- **Listed entries**

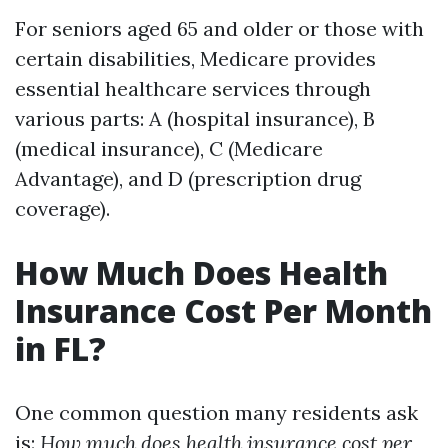
For seniors aged 65 and older or those with
certain disabilities, Medicare provides
essential healthcare services through
various parts: A (hospital insurance), B
(medical insurance), C (Medicare
Advantage), and D (prescription drug
coverage).
How Much Does Health
Insurance Cost Per Month
in FL?
One common question many residents ask
is:
How much does health insurance cost per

- **Directions for this task**
Across the data, find each line that has "Medicare" in it and copy that line.

- **Solution to the exercise**
certain disabilities, Medicare provides
(medical insurance), C (Medicare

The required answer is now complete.